## Source data:

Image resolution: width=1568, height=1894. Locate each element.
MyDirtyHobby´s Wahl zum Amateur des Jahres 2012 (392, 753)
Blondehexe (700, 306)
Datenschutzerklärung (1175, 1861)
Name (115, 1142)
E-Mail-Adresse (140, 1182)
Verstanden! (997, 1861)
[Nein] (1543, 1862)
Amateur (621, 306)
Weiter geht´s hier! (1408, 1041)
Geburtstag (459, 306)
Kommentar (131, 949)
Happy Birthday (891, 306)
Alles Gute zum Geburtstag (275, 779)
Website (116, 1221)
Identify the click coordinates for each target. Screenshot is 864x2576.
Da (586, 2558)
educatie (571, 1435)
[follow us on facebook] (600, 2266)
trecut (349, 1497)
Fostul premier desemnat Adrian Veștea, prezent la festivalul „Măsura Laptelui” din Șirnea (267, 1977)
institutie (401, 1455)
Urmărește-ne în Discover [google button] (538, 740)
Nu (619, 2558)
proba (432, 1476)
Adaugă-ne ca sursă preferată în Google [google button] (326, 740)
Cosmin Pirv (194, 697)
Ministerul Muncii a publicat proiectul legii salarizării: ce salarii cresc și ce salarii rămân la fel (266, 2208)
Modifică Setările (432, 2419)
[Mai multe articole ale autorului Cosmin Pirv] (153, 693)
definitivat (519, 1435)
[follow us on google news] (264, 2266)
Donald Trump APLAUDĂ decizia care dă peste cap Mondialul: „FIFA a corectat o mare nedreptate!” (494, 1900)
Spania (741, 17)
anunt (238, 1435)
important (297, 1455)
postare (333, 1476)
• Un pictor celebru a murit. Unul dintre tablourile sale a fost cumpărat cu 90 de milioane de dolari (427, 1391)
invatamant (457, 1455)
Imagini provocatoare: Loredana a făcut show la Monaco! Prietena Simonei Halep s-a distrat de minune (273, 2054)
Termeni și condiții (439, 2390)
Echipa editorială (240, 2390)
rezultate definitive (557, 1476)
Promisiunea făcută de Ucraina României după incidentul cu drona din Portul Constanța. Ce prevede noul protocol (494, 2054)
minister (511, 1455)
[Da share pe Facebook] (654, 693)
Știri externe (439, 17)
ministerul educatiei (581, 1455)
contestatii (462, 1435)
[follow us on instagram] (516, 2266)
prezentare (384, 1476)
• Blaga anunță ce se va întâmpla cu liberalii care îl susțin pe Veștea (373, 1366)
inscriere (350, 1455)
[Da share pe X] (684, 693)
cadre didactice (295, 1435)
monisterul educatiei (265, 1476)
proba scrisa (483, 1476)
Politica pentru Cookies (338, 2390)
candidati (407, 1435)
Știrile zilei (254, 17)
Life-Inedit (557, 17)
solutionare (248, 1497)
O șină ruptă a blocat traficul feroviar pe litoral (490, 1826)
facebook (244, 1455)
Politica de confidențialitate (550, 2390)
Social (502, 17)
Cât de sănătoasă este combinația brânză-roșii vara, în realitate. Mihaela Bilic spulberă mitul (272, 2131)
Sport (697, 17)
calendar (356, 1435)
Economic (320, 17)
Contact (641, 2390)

## Exercise:
The answer is to be the lines from the one holding "contestatii (462, 1435)" through the end of the data above, transcribed character for character, both ends included.

## Task solution:
contestatii (462, 1435)
[follow us on instagram] (516, 2266)
prezentare (384, 1476)
• Blaga anunță ce se va întâmpla cu liberalii care îl susțin pe Veștea (373, 1366)
inscriere (350, 1455)
[Da share pe X] (684, 693)
cadre didactice (295, 1435)
monisterul educatiei (265, 1476)
proba scrisa (483, 1476)
Politica pentru Cookies (338, 2390)
candidati (407, 1435)
Știrile zilei (254, 17)
Life-Inedit (557, 17)
solutionare (248, 1497)
O șină ruptă a blocat traficul feroviar pe litoral (490, 1826)
facebook (244, 1455)
Politica de confidențialitate (550, 2390)
Social (502, 17)
Cât de sănătoasă este combinația brânză-roșii vara, în realitate. Mihaela Bilic spulberă mitul (272, 2131)
Sport (697, 17)
calendar (356, 1435)
Economic (320, 17)
Contact (641, 2390)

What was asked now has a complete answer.